Recently I've been having some photographs that I make and want to share them online. Just one or two when in a IM/IRC conversation for example. So, what I do is take the pic and make it smaller for web publishing (no need to place 750Kb images just to get your point across) and then I upload to a personal webspace it and paste a ULR in the IM window.

That should be automated, I thought after a couple of images! So, I created a drop box folder on my desktop and intend to drop images in there after which some software should do the rest. I used dnotify(1) to pick up on the new image and then use the command from imageMagick to convert it. ImageMagick is installed on most systems, so that should work without problems for anyone that likes to use this script. Next; the KDE part; I upload it using kfmclient. This is usefull so I can upload it to my webdavs server. Anyone can chose the access method needed for his/her particular situation and I'm sure KDE will support that, no problem :) Added bonus; kwallet usage means no typing of passwords more then ones per session!

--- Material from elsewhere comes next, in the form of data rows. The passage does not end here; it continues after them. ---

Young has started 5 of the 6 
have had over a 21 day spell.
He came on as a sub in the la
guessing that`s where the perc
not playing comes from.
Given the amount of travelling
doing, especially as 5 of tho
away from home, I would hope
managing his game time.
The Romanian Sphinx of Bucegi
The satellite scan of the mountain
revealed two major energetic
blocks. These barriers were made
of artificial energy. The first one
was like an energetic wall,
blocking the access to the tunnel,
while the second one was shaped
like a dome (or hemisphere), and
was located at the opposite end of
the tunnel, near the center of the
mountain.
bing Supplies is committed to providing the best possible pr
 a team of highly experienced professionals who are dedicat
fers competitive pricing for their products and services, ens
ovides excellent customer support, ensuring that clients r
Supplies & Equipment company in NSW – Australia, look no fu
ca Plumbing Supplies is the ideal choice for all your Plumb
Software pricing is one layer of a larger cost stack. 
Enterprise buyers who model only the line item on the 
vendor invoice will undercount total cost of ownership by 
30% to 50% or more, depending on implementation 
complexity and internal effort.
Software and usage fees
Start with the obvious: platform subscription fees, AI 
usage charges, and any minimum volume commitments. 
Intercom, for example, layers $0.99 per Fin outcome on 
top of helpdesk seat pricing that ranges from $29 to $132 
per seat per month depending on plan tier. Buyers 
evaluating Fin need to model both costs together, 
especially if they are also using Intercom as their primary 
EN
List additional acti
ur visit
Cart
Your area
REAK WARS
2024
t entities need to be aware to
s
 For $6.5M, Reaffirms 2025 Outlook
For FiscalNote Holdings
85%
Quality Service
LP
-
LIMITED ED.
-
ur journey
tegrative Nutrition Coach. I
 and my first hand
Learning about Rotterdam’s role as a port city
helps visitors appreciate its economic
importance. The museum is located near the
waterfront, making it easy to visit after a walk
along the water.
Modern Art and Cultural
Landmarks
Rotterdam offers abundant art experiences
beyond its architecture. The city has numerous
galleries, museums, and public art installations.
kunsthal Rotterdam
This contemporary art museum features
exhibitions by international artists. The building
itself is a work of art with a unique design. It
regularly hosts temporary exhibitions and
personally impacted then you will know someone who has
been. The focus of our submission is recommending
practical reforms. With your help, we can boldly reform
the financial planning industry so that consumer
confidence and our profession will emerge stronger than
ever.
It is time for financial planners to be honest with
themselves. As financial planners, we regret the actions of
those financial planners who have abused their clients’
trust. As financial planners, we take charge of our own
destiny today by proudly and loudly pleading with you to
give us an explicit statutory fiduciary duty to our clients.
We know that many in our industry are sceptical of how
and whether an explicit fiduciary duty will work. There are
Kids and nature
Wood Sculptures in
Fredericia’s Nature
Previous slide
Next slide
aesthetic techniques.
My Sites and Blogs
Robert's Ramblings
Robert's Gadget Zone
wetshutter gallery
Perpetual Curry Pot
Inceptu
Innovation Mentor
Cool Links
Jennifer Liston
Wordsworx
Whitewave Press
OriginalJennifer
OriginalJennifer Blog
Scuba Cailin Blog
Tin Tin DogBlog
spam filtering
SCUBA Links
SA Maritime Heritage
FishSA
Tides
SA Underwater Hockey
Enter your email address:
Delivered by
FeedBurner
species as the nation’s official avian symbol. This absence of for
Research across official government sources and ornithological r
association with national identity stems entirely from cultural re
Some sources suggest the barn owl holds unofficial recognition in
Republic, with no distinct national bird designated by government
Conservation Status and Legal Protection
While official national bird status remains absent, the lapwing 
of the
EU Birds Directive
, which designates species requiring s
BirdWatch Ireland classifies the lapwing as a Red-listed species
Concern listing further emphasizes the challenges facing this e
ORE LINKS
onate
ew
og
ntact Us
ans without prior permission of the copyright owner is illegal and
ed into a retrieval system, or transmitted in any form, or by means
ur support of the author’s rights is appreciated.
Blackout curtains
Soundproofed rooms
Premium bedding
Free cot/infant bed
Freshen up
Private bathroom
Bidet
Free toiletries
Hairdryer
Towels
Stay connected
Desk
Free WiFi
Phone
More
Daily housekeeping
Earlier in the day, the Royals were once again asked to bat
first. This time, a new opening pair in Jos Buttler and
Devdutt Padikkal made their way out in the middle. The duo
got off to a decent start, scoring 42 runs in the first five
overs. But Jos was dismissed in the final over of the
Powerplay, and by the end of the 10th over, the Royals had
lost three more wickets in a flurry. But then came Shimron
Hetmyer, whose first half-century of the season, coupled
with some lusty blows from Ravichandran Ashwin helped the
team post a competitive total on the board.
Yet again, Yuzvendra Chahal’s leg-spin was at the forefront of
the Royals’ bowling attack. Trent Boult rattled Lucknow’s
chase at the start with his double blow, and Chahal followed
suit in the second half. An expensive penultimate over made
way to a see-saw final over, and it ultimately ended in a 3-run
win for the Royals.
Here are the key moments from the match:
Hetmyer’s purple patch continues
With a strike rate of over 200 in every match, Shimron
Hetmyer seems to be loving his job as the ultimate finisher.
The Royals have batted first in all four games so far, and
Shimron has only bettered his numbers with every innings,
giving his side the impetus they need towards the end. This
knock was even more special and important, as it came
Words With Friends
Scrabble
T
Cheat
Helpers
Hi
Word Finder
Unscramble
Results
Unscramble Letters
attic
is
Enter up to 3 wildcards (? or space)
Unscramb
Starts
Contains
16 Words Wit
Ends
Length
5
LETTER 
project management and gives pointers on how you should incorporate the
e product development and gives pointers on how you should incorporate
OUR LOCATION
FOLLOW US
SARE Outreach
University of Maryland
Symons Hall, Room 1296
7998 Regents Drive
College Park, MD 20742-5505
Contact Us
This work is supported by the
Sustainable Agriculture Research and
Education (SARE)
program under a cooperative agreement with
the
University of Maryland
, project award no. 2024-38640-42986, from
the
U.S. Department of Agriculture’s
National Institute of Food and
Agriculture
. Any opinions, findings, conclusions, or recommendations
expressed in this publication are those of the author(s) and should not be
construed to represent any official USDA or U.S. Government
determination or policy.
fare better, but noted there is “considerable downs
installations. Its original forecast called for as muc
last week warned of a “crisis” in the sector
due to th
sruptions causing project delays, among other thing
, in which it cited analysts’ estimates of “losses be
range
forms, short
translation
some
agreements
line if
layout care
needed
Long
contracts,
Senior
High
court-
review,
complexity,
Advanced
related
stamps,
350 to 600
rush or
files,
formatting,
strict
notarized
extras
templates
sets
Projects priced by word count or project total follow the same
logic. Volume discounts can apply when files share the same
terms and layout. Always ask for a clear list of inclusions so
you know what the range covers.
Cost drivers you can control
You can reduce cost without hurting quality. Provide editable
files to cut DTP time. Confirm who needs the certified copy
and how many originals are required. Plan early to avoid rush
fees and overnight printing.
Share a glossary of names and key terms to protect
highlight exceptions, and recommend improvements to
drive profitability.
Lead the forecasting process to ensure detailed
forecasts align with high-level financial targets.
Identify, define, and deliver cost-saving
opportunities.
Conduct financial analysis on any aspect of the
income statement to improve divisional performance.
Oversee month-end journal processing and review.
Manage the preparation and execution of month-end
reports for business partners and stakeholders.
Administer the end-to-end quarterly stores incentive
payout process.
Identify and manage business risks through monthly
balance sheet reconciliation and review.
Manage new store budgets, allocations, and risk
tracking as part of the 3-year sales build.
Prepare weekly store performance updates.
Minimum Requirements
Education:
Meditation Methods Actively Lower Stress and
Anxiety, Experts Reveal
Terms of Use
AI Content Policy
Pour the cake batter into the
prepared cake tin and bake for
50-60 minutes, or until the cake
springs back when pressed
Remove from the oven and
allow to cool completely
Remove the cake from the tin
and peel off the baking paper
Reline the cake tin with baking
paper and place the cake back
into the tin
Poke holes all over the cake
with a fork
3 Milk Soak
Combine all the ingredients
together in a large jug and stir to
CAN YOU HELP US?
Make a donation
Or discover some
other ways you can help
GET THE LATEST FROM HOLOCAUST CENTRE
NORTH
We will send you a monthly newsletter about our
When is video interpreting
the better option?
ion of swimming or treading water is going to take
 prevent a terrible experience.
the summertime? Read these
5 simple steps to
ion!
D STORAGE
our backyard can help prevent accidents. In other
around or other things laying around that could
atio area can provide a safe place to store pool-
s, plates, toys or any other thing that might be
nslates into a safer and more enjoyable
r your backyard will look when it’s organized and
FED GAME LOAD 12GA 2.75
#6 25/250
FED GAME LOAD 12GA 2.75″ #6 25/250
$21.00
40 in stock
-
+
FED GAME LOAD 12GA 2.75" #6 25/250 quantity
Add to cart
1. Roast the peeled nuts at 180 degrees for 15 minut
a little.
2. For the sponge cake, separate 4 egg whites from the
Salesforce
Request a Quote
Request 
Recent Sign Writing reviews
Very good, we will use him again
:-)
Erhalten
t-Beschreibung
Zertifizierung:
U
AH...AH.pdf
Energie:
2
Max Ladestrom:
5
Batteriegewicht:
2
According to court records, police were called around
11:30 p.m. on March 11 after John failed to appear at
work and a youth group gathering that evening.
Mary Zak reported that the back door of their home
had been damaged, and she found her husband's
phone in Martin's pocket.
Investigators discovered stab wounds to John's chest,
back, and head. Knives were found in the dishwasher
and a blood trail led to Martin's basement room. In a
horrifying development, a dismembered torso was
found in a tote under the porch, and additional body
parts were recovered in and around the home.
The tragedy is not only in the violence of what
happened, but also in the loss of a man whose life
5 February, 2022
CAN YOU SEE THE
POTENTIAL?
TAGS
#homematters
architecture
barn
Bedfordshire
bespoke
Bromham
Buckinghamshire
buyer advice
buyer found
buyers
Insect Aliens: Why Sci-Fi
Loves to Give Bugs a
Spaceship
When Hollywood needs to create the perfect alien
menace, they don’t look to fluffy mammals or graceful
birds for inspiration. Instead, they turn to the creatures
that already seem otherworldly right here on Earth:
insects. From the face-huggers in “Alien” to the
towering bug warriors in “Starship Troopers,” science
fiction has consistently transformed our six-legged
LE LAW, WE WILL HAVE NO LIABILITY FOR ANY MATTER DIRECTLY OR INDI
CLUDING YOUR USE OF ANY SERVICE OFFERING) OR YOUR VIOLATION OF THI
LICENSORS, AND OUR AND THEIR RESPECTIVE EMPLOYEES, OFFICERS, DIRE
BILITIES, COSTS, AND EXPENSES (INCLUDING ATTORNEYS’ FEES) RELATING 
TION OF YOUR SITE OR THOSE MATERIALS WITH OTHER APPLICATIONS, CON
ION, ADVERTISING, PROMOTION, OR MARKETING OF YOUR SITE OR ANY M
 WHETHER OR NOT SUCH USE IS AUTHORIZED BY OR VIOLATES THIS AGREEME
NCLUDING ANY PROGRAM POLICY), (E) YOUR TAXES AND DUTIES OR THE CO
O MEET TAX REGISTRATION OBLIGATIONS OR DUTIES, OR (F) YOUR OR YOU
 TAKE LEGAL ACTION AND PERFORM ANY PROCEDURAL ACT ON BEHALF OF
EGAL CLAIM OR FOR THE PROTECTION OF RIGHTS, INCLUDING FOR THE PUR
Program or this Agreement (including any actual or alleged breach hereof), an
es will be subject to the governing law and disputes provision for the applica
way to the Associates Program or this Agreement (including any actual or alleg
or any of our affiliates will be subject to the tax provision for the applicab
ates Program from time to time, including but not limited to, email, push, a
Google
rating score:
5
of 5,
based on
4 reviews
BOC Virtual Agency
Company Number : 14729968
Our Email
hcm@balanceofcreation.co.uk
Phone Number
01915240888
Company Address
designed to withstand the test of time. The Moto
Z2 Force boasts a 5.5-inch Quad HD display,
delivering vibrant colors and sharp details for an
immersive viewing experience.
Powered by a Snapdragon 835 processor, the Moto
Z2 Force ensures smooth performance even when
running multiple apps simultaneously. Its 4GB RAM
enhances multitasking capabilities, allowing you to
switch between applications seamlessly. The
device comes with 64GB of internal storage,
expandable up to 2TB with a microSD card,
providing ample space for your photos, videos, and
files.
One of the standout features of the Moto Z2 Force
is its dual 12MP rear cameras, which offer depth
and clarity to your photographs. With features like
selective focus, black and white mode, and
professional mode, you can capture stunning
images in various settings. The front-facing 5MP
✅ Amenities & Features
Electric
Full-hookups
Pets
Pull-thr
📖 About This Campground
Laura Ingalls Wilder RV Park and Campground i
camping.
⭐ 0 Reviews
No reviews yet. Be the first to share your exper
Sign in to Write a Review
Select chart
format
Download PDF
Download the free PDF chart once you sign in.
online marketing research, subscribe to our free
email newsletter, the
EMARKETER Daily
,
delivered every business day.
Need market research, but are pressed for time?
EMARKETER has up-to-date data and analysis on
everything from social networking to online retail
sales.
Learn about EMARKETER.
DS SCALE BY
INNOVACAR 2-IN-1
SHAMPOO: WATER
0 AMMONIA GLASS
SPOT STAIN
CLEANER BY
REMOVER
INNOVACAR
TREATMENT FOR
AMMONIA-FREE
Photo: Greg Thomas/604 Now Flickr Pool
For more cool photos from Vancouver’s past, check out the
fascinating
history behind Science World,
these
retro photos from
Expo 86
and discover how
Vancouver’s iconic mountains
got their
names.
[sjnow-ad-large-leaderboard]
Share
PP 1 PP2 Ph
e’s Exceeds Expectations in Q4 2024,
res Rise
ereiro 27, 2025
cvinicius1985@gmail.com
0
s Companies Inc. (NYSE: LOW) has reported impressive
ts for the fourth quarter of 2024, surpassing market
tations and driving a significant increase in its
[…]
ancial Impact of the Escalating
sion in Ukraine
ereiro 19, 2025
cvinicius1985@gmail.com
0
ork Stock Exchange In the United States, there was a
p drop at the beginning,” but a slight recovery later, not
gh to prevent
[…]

I added this to start on login; /home/zander/.kde/env/dropbox.sh

#!/bin/bash
killall dnotify 2> /dev/null
dnotify -RC /home/zander/Desktop/images\ Dropbox -e /home/zander/bin/dropbox_private.sh &

And the private script that is then called automatically is:

#!/bin/bash

umask 077
cd /home/zander/Desktop/images\ Dropbox/

for i in *
do
    if test -n "`echo "$i" | grep .part`"; then continue; fi # still uploading
    # scale to /tmp,  the $$ expands to a unique process ID
    convert -scale 1024x800 -quality 50 "$i" /tmp/image-convert$$.jpg
    if test -z "`echo "$i" | grep .jpg`"; then #force jpeg; so rename if its not a jpg
        i2="$i.jpg"
    else
        i2="$i"
    fi
    kfmclient move /tmp/image-convert$$.jpg "webdavs://drive.home.nl/fullPath/$i2"
    rm -f "$i" # remove original

    #put the URL in the clipboard
    dcop klipper klipper getClipboardContents > /tmp/clipboard$$
    dcop klipper klipper setClipboardContents "http://members.home.nl/zander/tmp/$i"
    # reset the url to the one we just had; clipper will allow the 
    # user to actually fetch the right one
    dcop klipper klipper setClipboardContents "`cat /tmp/clipboard$$`"
    rm -f /tmp/clipboard$$
done

It works amazingly well for me, and shows how easy it is to automate KDE / Linux so the computer does not make you work, but the other way around. I hope you find it of use and can maybe even use it for inspiration.